Campus news

Media Advisory: Conference explores how tech can help human rights

UC Berkeley’s Human Rights Center hosts a two-day conference exploring the ways technology can be used to in the human rights field.

ATTENTION: Technology, human rights and general assignment reporters

 

WHAT

Advancing the New Machine,” a two-day conference at the University of California, Berkeley, examining the impact of information technology on human rights research and advocacy. The event, organized by the Human Rights Center at UC Berkeley’s School of Law, brings together activists, programmers and entrepreneurs to share experiences and best practices related to the deployment of technology in the field.

Speakers will cover such topics as circumventing communication blackouts, disaster response and protection of vulnerable populations.

WHEN

Tuesday and Wednesday, April 26-27. A full schedule of the conference is online.

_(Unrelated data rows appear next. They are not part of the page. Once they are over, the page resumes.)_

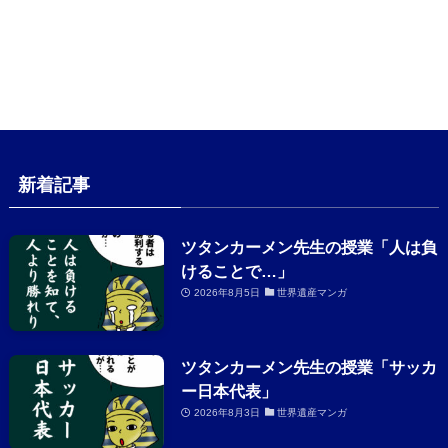
新着記事
ツタンカーメン先生の授業「人は負
けることで…」
2026年8月5日
世界遺産マンガ
ツタンカーメン先生の授業「サッカ
ー日本代表」
2026年8月3日
世界遺産マンガ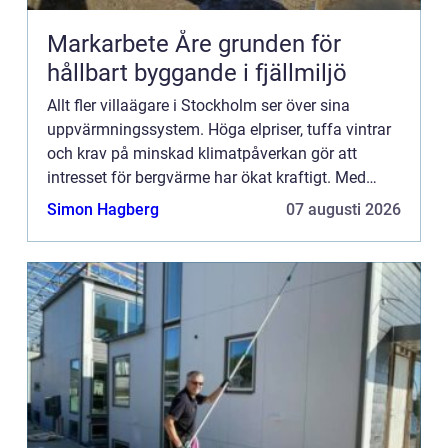
Markarbete Åre grunden för
hållbart byggande i fjällmiljö
Allt fler villaägare i Stockholm ser över sina
uppvärmningssystem. Höga elpriser, tuffa vintrar
och krav på minskad klimatpåverkan gör att
intresset för bergvärme har ökat kraftigt. Med
bergvär...
Simon Hagberg
07 augusti 2026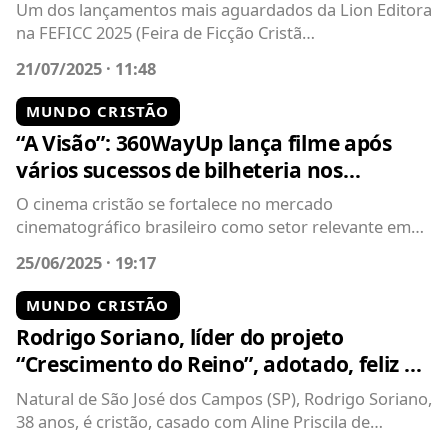
Um dos lançamentos mais aguardados da Lion Editora
na FEFICC 2025 (Feira de Ficção Cristã
Contemporânea) será o livro "10 Dias...
21/07/2025 · 11:48
MUNDO CRISTÃO
“A Visão”: 360WayUp lança filme após
vários sucessos de bilheteria nos
cinemas
O cinema cristão se fortalece no mercado
cinematográfico brasileiro como setor relevante em
bilheteria, mobilização e impacto...
25/06/2025 · 19:17
MUNDO CRISTÃO
Rodrigo Soriano, líder do projeto
“Crescimento do Reino”, adotado, feliz e
realizado
Natural de São José dos Campos (SP), Rodrigo Soriano,
38 anos, é cristão, casado com Aline Priscila de
Macedo Soriano e pai de...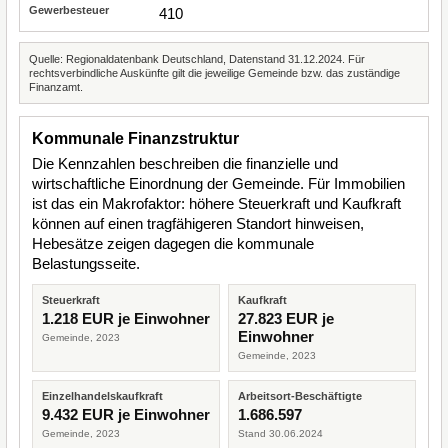
410
Quelle: Regionaldatenbank Deutschland, Datenstand 31.12.2024. Für
rechtsverbindliche Auskünfte gilt die jeweilige Gemeinde bzw. das zuständige
Finanzamt.
Kommunale Finanzstruktur
Die Kennzahlen beschreiben die finanzielle und
wirtschaftliche Einordnung der Gemeinde. Für Immobilien
ist das ein Makrofaktor: höhere Steuerkraft und Kaufkraft
können auf einen tragfähigeren Standort hinweisen,
Hebesätze zeigen dagegen die kommunale
Belastungsseite.
Steuerkraft
Kaufkraft
1.218 EUR je Einwohner
27.823 EUR je
Einwohner
Gemeinde, 2023
Gemeinde, 2023
Einzelhandelskaufkraft
Arbeitsort-Beschäftigte
9.432 EUR je Einwohner
1.686.597
Gemeinde, 2023
Stand 30.06.2024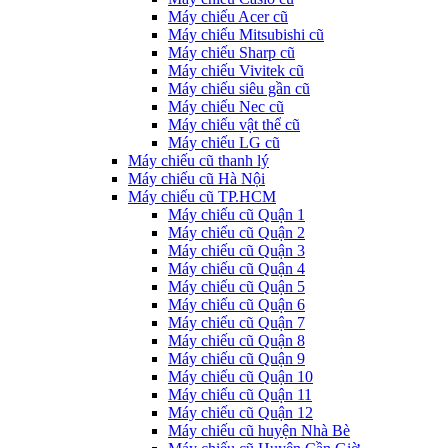
Máy chiếu Acer cũ
Máy chiếu Mitsubishi cũ
Máy chiếu Sharp cũ
Máy chiếu Vivitek cũ
Máy chiếu siêu gần cũ
Máy chiếu Nec cũ
Máy chiếu vật thể cũ
Máy chiếu LG cũ
Máy chiếu cũ thanh lý
Máy chiếu cũ Hà Nội
Máy chiếu cũ TP.HCM
Máy chiếu cũ Quận 1
Máy chiếu cũ Quận 2
Máy chiếu cũ Quận 3
Máy chiếu cũ Quận 4
Máy chiếu cũ Quận 5
Máy chiếu cũ Quận 6
Máy chiếu cũ Quận 7
Máy chiếu cũ Quận 8
Máy chiếu cũ Quận 9
Máy chiếu cũ Quận 10
Máy chiếu cũ Quận 11
Máy chiếu cũ Quận 12
Máy chiếu cũ huyện Nhà Bè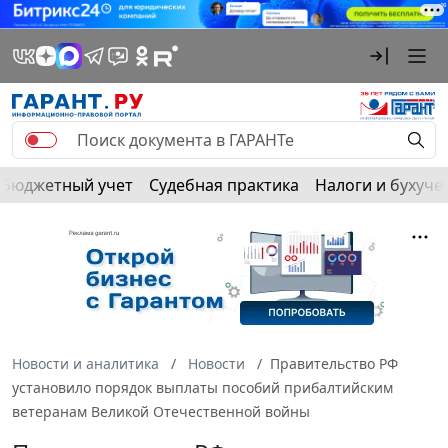
Бюджетный учет
Судебная практика
Налоги и бухуче
Новости и аналитика
Новости
Правительство РФ
установило порядок выплаты пособий прибалтийским
ветеранам Великой Отечественной войны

Video of several concurrent sessions will be streamed live along with blogs and tweets (#newmachine). Information about how to tune in is online.

 

WHERE

The David Brower Center, 2150 Allston Way, Berkeley, Calif.

 

WHO

More than 50 speakers are scheduled to participate in the conference, including Eric Brewer, UC Berkeley professor of computer sciences and co-founder of USA.gov and Inktomi Corp.; Katitza Rodriguez, international rights director at the Electronic Frontier Foundation; Ian Schuler, senior program manager for Internet Freedom Programs at the U.S. Department of State; and Qiang Xiao, UC Berkeley adjunct professor of journalism and founder of China Digital Times. A full list of speakers with bios is online.

 

DETAILS

The conference comes nearly two years after the Human Rights Center hosted “Soul of the New Machine,” the first international conference on the intersection of human rights, technology and new media.

“Technology is creating unprecedented changes in how we think about human rights,” said Patrick Vinck, director of the Initiative for Vulnerable Populations at the Human Rights Center and a conference co-organizer. “People are using cell phones and satellite imagery to document events as they are unfolding.”

Co-sponsors of the event include the John D. and Catherine T. MacArthur Foundation; Humanity United; the Center on Democracy, Development, and the Rule of Law at Stanford University, and the Center for Human Rights Science at Carnegie Mellon University.